Java String split removed empty values

Reddy picture Reddy · Jan 30, 2013 · Viewed 166k times · Source

I am trying to split the Value using a separator. But I am finding the surprising results

String data = "5|6|7||8|9||";
String[] split = data.split("\\|");
System.out.println(split.length);

I am expecting to get 8 values. [5,6,7,EMPTY,8,9,EMPTY,EMPTY] But I am getting only 6 values.

Any idea and how to fix. No matter EMPTY value comes at anyplace, it should be in array.

Answer

jlordo picture jlordo · Jan 30, 2013

split(delimiter) by default removes trailing empty strings from result array. To turn this mechanism off we need to use overloaded version of split(delimiter, limit) with limit set to negative value like

String[] split = data.split("\\|", -1);

Little more details:
split(regex) internally returns result of split(regex, 0) and in documentation of this method you can find (emphasis mine)

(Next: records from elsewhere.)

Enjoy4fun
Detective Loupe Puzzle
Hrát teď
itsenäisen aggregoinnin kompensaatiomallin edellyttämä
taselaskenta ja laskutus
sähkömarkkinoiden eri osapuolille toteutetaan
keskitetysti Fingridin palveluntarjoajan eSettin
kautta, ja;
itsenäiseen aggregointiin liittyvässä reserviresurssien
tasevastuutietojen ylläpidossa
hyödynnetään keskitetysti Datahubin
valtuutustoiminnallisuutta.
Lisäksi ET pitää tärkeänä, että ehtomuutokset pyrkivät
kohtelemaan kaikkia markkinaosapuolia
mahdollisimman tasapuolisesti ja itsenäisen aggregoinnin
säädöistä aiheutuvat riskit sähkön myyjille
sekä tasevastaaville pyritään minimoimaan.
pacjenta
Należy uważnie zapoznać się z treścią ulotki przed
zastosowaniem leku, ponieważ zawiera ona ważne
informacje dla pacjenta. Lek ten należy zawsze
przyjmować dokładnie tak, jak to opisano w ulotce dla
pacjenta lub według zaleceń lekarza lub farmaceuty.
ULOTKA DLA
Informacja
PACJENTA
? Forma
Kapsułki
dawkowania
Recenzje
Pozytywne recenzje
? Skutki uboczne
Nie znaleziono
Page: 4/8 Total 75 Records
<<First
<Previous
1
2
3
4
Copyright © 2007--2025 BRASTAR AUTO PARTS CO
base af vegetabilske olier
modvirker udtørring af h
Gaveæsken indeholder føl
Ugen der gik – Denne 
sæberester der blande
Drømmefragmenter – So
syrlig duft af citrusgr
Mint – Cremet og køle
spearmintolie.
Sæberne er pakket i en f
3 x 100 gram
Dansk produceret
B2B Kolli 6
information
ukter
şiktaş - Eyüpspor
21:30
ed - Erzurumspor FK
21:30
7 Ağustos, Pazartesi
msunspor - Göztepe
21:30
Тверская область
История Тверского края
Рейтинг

The limit parameter controls the number of times the pattern is applied and therefore affects the length of the resulting array.

If the limit n is greater than zero then the pattern will be applied at most n - 1 times, the array's length will be no greater than n, and the array's last entry will contain all input beyond the last matched delimiter.

If n is non-positive then the pattern will be applied as many times as possible and the array can have any length.

If n is zero then the pattern will be applied as many times as possible, the array can have any length, and trailing empty strings will be discarded.

Exception:

It is worth mentioning that removing trailing empty string makes sense only if such empty strings ware created by split mechanism. So for "".split(anything) since we can't split "" farther we will get as result [""] array.
It happens because split didn't happen here, so "" despite being empty and trailing represents original string, not empty string which was created by splitting process.